There it was again, that expression on his face that I didn’t know how to interpret. It was filled with years of unspoken…
everything
.

Anger. Hurt. Tension. Desire.

Neither of us spoke. Maybe, like me, he feared that words could break this maddening trance we were in. He got up, walked across the room to dispose of the condom, then came back and slid under the covers. I wasn’t sure which way to turn, whether he’d want to sleep alone on his side of the bed, but then he reached for me, pulling me into the crook of his body, skin to skin, and holding me tight against him.

I squeezed my eyes shut, but the tears slid out again.

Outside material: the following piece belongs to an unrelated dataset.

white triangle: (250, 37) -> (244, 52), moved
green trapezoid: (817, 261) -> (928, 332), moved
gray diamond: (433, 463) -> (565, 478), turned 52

Silent. Scared. And grateful.

When I finally relaxed into Dare again, we both drifted off to sleep.

six

T
he sun woke me, shining in through the window, filling Dare’s room with bright morning light. We hadn’t moved the rest of the night, and were still cuddled up together, his body so warm and alive against mine. I squeezed his arm, hugging it close to my chest, relishing the feel of his nakedness.

And I sighed, happy—truly happy for the first time in what felt like forever.

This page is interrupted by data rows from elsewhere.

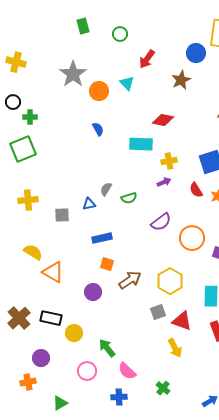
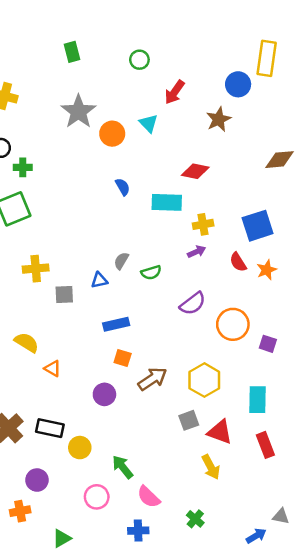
green rectangle: (83, 26) -> (72, 52), moved
blue semicircle: (98, 129) -> (123, 187), moved
yellow cross: (28, 200) -> (36, 269), moved
orange triangle: (53, 272) -> (53, 368), size x0.6

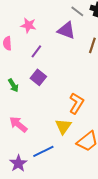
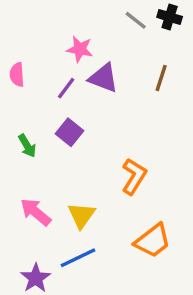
pink star: (28, 25) -> (80, 49), moved
purple triangle: (66, 30) -> (103, 78), moved
yellow triangle: (63, 126) -> (81, 215), moved

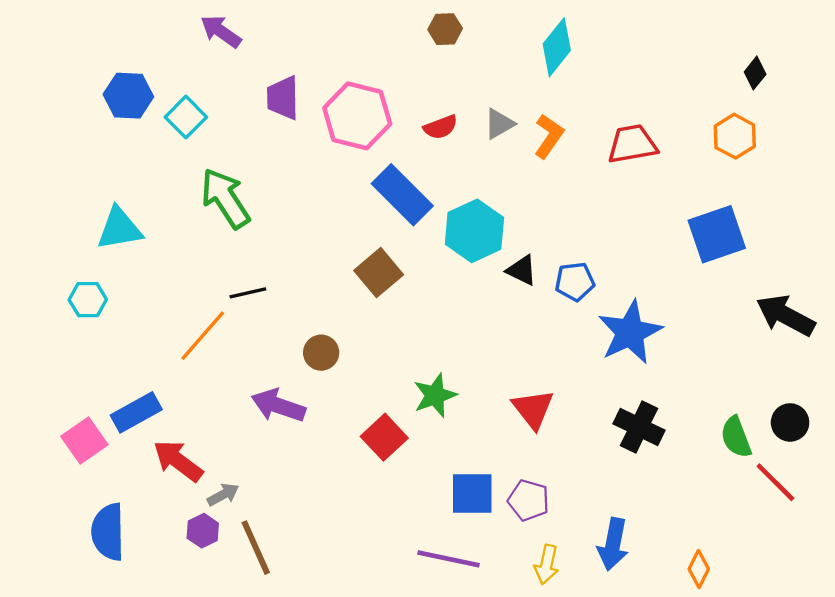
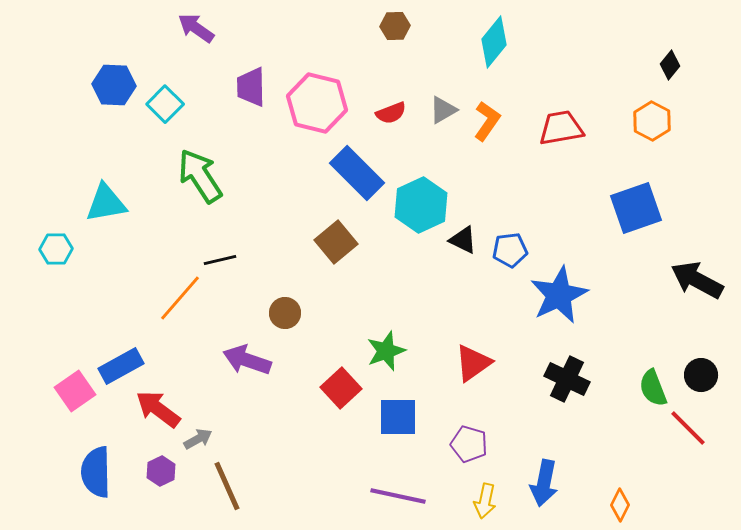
cyan hexagon: (88, 300) -> (56, 249), moved
red triangle: (533, 409) -> (473, 363), turned 33
blue square: (472, 494) -> (398, 417), moved
purple hexagon: (203, 531) -> (161, 471), moved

I was whole again here with Dare. Right. Complete.

He stirred behind me and I nestled in a little closer.

But then he stiffened. And my heart plummeted, fleeing my body entirely.

Without a single word, Dare pulled his arm out from around me and rolled away, sitting up at the edge of the bed. I turned to watch as he rubbed his hands over his face, then leaned down to pick up his jeans and quickly slid them on. He didn’t even spare a single glance my way.

I closed my eyes and shoved the pain in my now-empty chest away. Of course it was this way. Why would I expect anything else?

“You should get dressed and go,” he said from the doorway, one arm up on the frame, his back to me. “I have to work.”

I sat up, clutching the sheet to my body, feeling way too naked in the light of day. God. I hadn’t thought this through last night. At all. Staying here, waking up with him. Leaving.

I didn’t want to leave. But I couldn’t stay.

He didn’t want me anymore.

Fuck.

Dare didn’t turn around, like he couldn’t even bear the sight of me in his bed, and after a moment he started to walk away.

“But…” I said, not quite believing these words were coming out of my mouth. How many guys had said this to me? Karma was a vengeful bitch. “But…what about last night?” It was all I could do to not cringe. I was so fucking pathetic.

He turned and looked at me then, and I immediately wished he hadn’t. His face was emotionless, his eyes stony and uncaring.

“Last night?” He shook his head. “Last night was a mistake. It won’t happen again.”

The harsh words hit dead center, and I could feel the anger rise in my chest. I scrambled off the bed, the sheet barely wrapped around me, fuming.

“You know what? I didn’t ask for last night. I didn’t ask for your help. I’ll be out of your way in about five minutes.
Three
,” I said as I snatched my dress and panties up off the floor, “if you get out of the fucking doorway and let me get to the bathroom.”